# [About this task]
Without its pictures, the listing below is to be transcribed exactly.

# [Dataset excerpts]
####
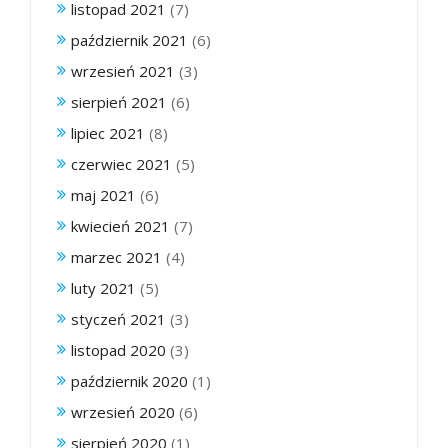
listopad 2021
(7)
październik 2021
(6)
wrzesień 2021
(3)
sierpień 2021
(6)
lipiec 2021
(8)
czerwiec 2021
(5)
maj 2021
(6)
kwiecień 2021
(7)
marzec 2021
(4)
luty 2021
(5)
styczeń 2021
(3)
listopad 2020
(3)
październik 2020
(1)
wrzesień 2020
(6)
sierpień 2020
(1)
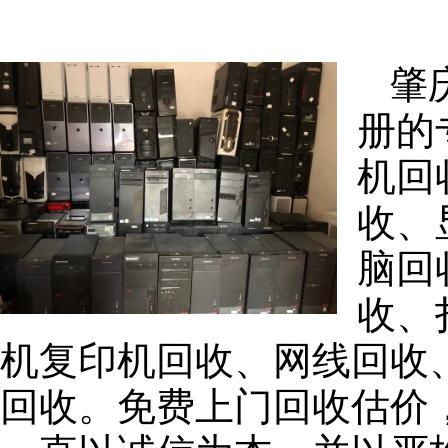
肇
册的
机回
收、
脑回
收、
机复印机回收、网线回收
回收。免费上门回收估价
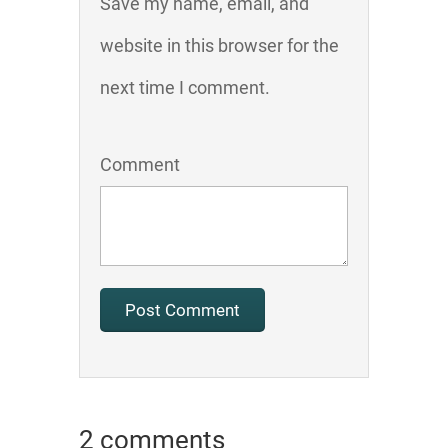
Save my name, email, and
website in this browser for the
next time I comment.
Comment
2 comments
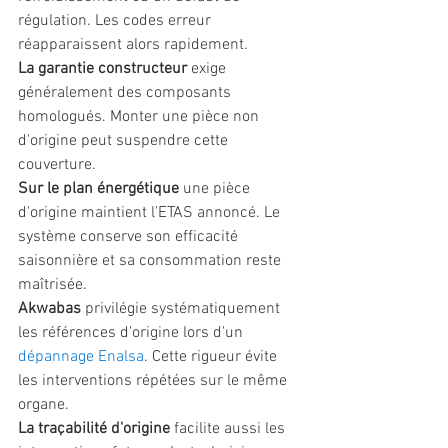
régulation. Les codes erreur 
réapparaissent alors rapidement.
La garantie constructeur
 exige 
généralement des composants 
homologués. Monter une pièce non 
d'origine peut suspendre cette 
couverture.
Sur le plan énergétique
 une pièce 
d'origine maintient l'ETAS annoncé. Le 
système conserve son efficacité 
saisonnière et sa consommation reste 
maîtrisée.
Akwabas
 privilégie systématiquement 
les références d'origine lors d'un 
dépannage Enalsa
. Cette rigueur évite 
les interventions répétées sur le même 
organe.
La traçabilité d'origine
 facilite aussi les 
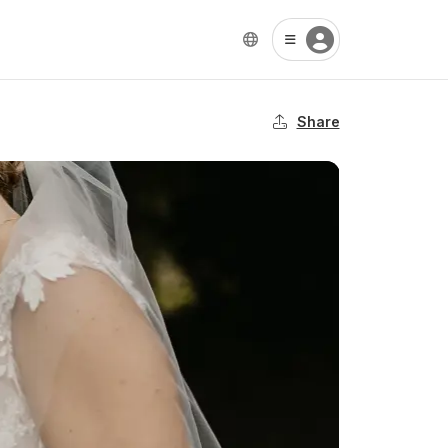
Share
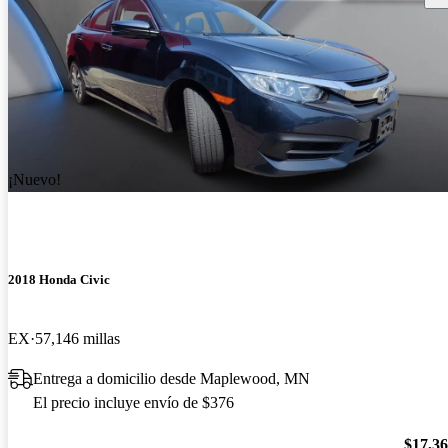
¡Nuevo!
2018 Honda Civic
EX
57,146 millas
Entrega a domicilio desde Maplewood, MN
El precio incluye envío de $376
$17,3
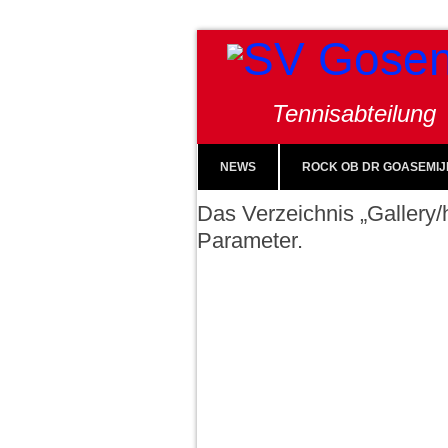
Tennisabteilung
NEWS
ROCK OB DR GOASEMIJ
Das Verzeichnis „Gallery/h
Parameter.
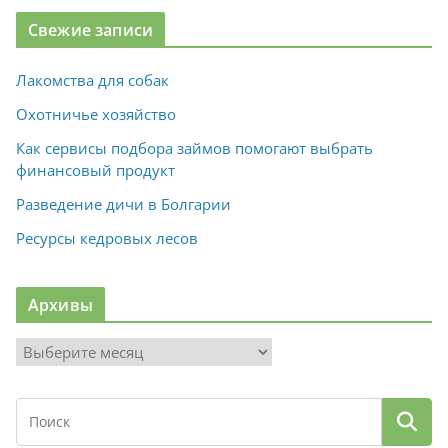
Свежие записи
Лакомства для собак
Охотничье хозяйство
Как сервисы подбора займов помогают выбрать
финансовый продукт
Разведение дичи в Болгарии
Ресурсы кедровых лесов
Архивы
А
р
х
и
в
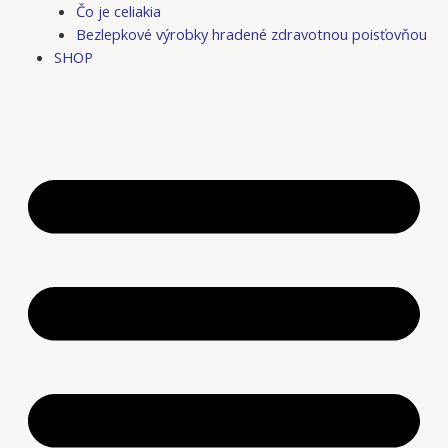
Čo je celiakia
Bezlepkové výrobky hradené zdravotnou poisťovňou
SHOP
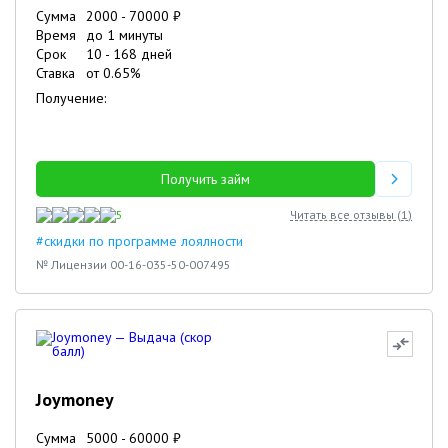
Сумма
2000
-
70000
₽
Время
до 1 минуты
Срок
10
-
168
дней
Ставка
от
0.65
%
Получение:
Получить займ
5
Читать все отзывы (
1
)
#скидки по программе лоялности
№ Лицензии 00-16-035-50-007495
Joymoney
Сумма
5000
-
60000
₽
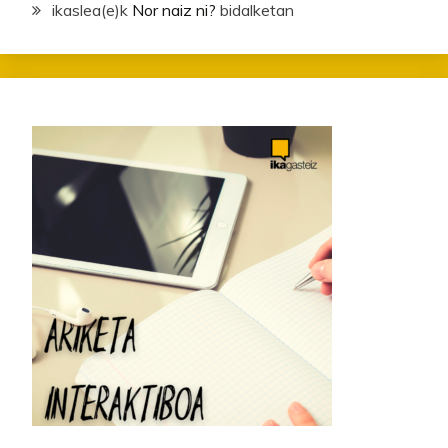
ikaslea
(e)k
Nor naiz ni?
bidalketan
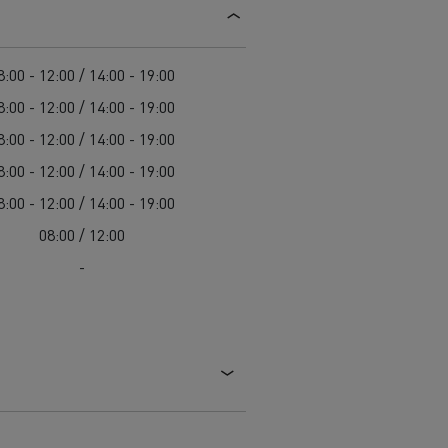
8:00 - 12:00 / 14:00 - 19:00
8:00 - 12:00 / 14:00 - 19:00
8:00 - 12:00 / 14:00 - 19:00
8:00 - 12:00 / 14:00 - 19:00
8:00 - 12:00 / 14:00 - 19:00
08:00 / 12:00
-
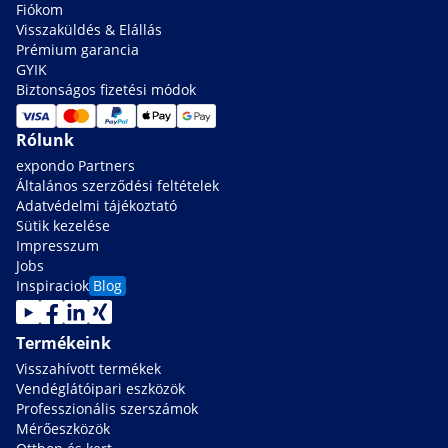
Fiókom
Visszaküldés & Elállás
Prémium garancia
GYIK
Biztonságos fizetési módok
Rólunk
expondo Partners
Általános szerződési feltételek
Adatvédelmi tájékoztató
Sütik kezelése
Impresszum
Jobs
Inspiraciok
Blog
Termékeink
Visszahívott termékek
Vendéglátóipari eszközök
Professzionális szerszámok
Mérőeszközök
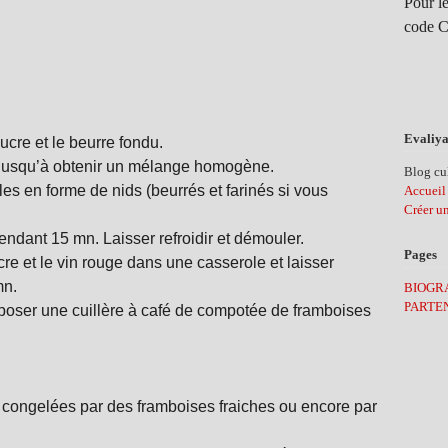
Pour le
code C
Evaliya
ucre et le beurre fondu.
er jusqu’à obtenir un mélange homogène.
Blog cul
es en forme de nids (beurrés et farinés si vous
Accueil
Créer u
endant 15 mn. Laisser refroidir et démouler.
Pages
re et le vin rouge dans une casserole et laisser
mn.
BIOGR
PARTE
déposer une cuillère à café de compotée de framboises
congelées par des framboises fraiches ou encore par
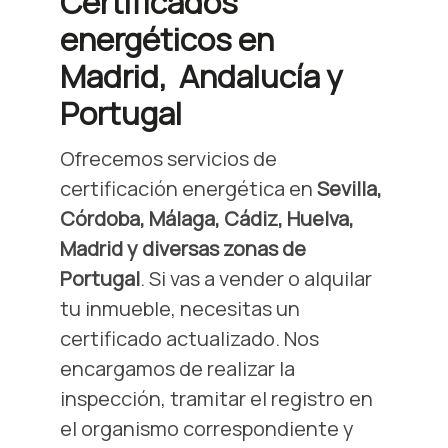
Certificados
energéticos en
Madrid, Andalucía y
Portugal
Ofrecemos servicios de
certificación energética en
Sevilla,
Córdoba, Málaga, Cádiz, Huelva,
Madrid y diversas zonas de
Portugal
. Si vas a vender o alquilar
tu inmueble, necesitas un
certificado actualizado. Nos
encargamos de realizar la
inspección, tramitar el registro en
el organismo correspondiente y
####
# [Reply]
listopad 2021
(7)
październik 2021
(6)
wrzesień 2021
(3)
sierpień 2021
(6)
lipiec 2021
(8)
czerwiec 2021
(5)
maj 2021
(6)
kwiecień 2021
(7)
marzec 2021
(4)
luty 2021
(5)
styczeń 2021
(3)
listopad 2020
(3)
październik 2020
(1)
wrzesień 2020
(6)
sierpień 2020
(1)
肇
册的
机回
收、
脑回
收、
机复印机回收、网线回收
回收。免费上门回收估价
Save my name, email, and
website in this browser for the
next time I comment.
Comment
2 comments
régulation. Les codes erreur 
réapparaissent alors rapidement.
La garantie constructeur
 exige 
généralement des composants 
homologués. Monter une pièce non 
d'origine peut suspendre cette 
couverture.
Sur le plan énergétique
 une pièce 
d'origine maintient l'ETAS annoncé. Le 
système conserve son efficacité 
saisonnière et sa consommation reste 
maîtrisée.
Akwabas
 privilégie systématiquement 
les références d'origine lors d'un 
dépannage Enalsa
. Cette rigueur évite 
les interventions répétées sur le même 
organe.
La traçabilité d'origine
 facilite aussi les 
Share
¡Nuevo!
2018 Honda Civic
EX
57,146 millas
Entrega a domicilio desde Maplewood, MN
El precio incluye envío de $376
$17,3
Tennisabteilung
NEWS
ROCK OB DR GOASEMIJ
Das Verzeichnis „Gallery/h
Parameter.
Свежие записи
Лакомства для собак
Охотничье хозяйство
Как сервисы подбора займов помогают выбрать
финансовый продукт
Разведение дичи в Болгарии
Ресурсы кедровых лесов
Архивы
А
р
х
и
в
Čo je celiakia
Bezlepkové výrobky hradené zdravotnou poisťovňou
SHOP
Сумма
2000
-
70000
₽
Время
до 1 минуты
Срок
10
-
168
дней
Ставка
от
0.65
%
Получение:
Получить займ
5
Читать все отзывы (
1
)
#скидки по программе лоялности
№ Лицензии 00-16-035-50-007495
Joymoney
Сумма
5000
-
60000
₽
ikaslea
(e)k
Nor naiz ni?
bidalketan
8:00 - 12:00 / 14:00 - 19:00
8:00 - 12:00 / 14:00 - 19:00
8:00 - 12:00 / 14:00 - 19:00
8:00 - 12:00 / 14:00 - 19:00
8:00 - 12:00 / 14:00 - 19:00
08:00 / 12:00
-
Fiókom
Visszaküldés & Elállás
Prémium garancia
GYIK
Biztonságos fizetési módok
Rólunk
expondo Partners
Általános szerződési feltételek
Adatvédelmi tájékoztató
Sütik kezelése
Impresszum
Jobs
Inspiraciok
Blog
Termékeink
Visszahívott termékek
Vendéglátóipari eszközök
Professzionális szerszámok
Mérőeszközök
Pour le
code C
Evaliya
ucre et le beurre fondu.
er jusqu’à obtenir un mélange homogène.
Blog cul
es en forme de nids (beurrés et farinés si vous
Accueil
Créer u
endant 15 mn. Laisser refroidir et démouler.
Pages
re et le vin rouge dans une casserole et laisser
mn.
BIOGR
PARTE
déposer une cuillère à café de compotée de framboises
congelées par des framboises fraiches ou encore par
Certificados
energéticos en
Madrid, Andalucía y
Portugal
Ofrecemos servicios de
certificación energética en
Sevilla,
Córdoba, Málaga, Cádiz, Huelva,
Madrid y diversas zonas de
Portugal
. Si vas a vender o alquilar
tu inmueble, necesitas un
certificado actualizado. Nos
encargamos de realizar la
inspección, tramitar el registro en
el organismo correspondiente y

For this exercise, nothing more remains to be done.